● **What the exercise asks**:
Bring together every line in the data that includes "Health".
Data under study below:
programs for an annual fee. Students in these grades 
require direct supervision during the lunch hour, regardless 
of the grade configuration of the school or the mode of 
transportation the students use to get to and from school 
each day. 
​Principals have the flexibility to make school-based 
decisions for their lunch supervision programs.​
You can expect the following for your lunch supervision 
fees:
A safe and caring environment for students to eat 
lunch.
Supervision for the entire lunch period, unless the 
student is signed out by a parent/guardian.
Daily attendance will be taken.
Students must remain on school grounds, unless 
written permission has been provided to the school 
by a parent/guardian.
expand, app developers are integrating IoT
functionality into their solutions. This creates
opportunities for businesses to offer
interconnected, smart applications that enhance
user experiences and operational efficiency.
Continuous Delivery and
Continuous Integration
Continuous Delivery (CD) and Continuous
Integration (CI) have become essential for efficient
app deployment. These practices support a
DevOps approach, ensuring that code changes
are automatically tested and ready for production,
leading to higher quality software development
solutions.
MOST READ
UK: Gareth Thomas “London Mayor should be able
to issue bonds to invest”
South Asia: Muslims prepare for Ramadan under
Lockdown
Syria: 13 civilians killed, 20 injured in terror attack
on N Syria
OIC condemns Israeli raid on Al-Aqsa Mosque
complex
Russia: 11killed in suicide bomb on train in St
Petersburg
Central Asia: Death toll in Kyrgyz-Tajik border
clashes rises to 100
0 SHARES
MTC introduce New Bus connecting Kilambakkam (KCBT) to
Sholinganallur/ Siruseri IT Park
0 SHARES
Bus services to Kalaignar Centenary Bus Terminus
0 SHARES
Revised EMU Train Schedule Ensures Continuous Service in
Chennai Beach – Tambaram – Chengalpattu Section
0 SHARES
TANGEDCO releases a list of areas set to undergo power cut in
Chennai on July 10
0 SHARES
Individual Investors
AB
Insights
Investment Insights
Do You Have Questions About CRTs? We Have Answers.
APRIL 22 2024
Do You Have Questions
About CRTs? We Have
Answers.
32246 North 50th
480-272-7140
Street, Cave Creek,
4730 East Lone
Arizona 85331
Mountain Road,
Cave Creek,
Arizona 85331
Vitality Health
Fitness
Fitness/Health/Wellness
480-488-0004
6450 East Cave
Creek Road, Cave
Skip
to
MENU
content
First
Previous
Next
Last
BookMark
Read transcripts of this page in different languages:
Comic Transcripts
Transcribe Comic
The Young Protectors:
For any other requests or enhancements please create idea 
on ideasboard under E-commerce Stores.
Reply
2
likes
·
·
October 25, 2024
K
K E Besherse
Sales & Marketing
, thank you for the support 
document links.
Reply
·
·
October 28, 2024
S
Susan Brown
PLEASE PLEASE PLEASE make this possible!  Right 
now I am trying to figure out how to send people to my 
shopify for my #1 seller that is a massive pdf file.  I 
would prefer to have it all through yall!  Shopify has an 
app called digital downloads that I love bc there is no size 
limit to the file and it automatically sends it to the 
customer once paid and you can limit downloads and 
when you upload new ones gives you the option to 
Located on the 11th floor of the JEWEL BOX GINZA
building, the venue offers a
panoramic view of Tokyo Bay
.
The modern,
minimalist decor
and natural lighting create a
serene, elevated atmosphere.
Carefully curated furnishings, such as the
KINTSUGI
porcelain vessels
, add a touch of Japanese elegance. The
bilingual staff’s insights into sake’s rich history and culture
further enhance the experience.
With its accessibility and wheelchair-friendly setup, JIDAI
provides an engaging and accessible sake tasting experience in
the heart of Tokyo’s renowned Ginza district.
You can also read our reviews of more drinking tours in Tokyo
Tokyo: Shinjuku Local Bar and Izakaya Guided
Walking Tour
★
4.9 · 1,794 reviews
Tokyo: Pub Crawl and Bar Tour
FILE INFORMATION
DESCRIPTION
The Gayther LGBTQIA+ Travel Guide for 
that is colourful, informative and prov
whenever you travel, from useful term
End of Data under study.
Data under study below:
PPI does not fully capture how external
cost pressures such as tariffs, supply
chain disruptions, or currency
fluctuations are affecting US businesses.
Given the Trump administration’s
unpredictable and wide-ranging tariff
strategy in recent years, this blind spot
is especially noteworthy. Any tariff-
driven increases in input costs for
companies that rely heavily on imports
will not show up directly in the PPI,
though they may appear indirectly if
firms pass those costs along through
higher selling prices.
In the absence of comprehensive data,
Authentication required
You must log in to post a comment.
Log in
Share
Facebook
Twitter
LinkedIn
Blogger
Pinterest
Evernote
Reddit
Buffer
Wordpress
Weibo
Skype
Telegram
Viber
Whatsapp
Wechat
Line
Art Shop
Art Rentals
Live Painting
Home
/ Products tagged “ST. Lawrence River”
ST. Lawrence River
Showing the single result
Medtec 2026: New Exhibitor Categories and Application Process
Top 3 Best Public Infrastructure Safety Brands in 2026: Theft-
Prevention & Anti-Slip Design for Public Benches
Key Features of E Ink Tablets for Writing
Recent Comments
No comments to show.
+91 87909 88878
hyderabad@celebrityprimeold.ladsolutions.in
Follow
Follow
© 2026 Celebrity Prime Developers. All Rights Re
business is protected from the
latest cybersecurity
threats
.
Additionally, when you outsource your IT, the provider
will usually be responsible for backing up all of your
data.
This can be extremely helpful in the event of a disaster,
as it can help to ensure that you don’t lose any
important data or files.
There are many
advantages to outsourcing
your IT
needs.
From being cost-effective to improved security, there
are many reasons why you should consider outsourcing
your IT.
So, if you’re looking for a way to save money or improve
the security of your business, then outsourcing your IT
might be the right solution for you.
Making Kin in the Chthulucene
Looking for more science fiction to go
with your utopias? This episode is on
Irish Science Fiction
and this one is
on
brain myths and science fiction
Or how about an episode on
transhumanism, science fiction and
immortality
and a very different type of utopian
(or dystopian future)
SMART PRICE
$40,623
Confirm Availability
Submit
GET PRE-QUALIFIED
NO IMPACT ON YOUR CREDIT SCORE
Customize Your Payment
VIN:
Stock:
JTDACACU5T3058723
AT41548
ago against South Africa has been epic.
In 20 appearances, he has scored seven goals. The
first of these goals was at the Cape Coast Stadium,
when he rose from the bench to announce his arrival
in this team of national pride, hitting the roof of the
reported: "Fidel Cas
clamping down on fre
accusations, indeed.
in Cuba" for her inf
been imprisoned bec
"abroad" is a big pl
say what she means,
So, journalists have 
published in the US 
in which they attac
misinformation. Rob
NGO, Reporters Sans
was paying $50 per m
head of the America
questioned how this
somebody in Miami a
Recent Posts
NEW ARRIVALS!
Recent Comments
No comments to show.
End of Data under study.
● **Output of the task**:
Vitality Health
Fitness/Health/Wellness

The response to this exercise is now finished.